### What is needed
The listing is to be printed word for word, pictures omitted.

### Data supplied
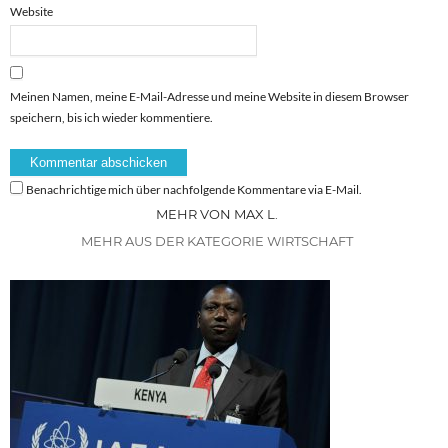
Website
Meinen Namen, meine E-Mail-Adresse und meine Website in diesem Browser
speichern, bis ich wieder kommentiere.
Benachrichtige mich über nachfolgende Kommentare via E-Mail.
MEHR VON MAX L.
MEHR AUS DER KATEGORIE WIRTSCHAFT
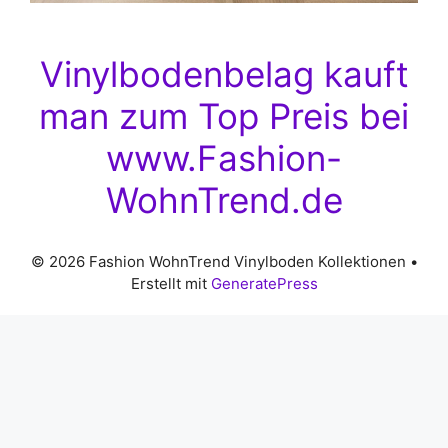
Vinylbodenbelag kauft
man zum Top Preis bei
www.Fashion-
WohnTrend.de
© 2026 Fashion WohnTrend Vinylboden Kollektionen
•
Erstellt mit
GeneratePress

### Solution below
Website
Meinen Namen, meine E-Mail-Adresse und meine Website in diesem Browser
speichern, bis ich wieder kommentiere.
Benachrichtige mich über nachfolgende Kommentare via E-Mail.
MEHR VON MAX L.
MEHR AUS DER KATEGORIE WIRTSCHAFT
Vinylbodenbelag kauft
man zum Top Preis bei
www.Fashion-
WohnTrend.de
© 2026 Fashion WohnTrend Vinylboden Kollektionen
•
Erstellt mit
GeneratePress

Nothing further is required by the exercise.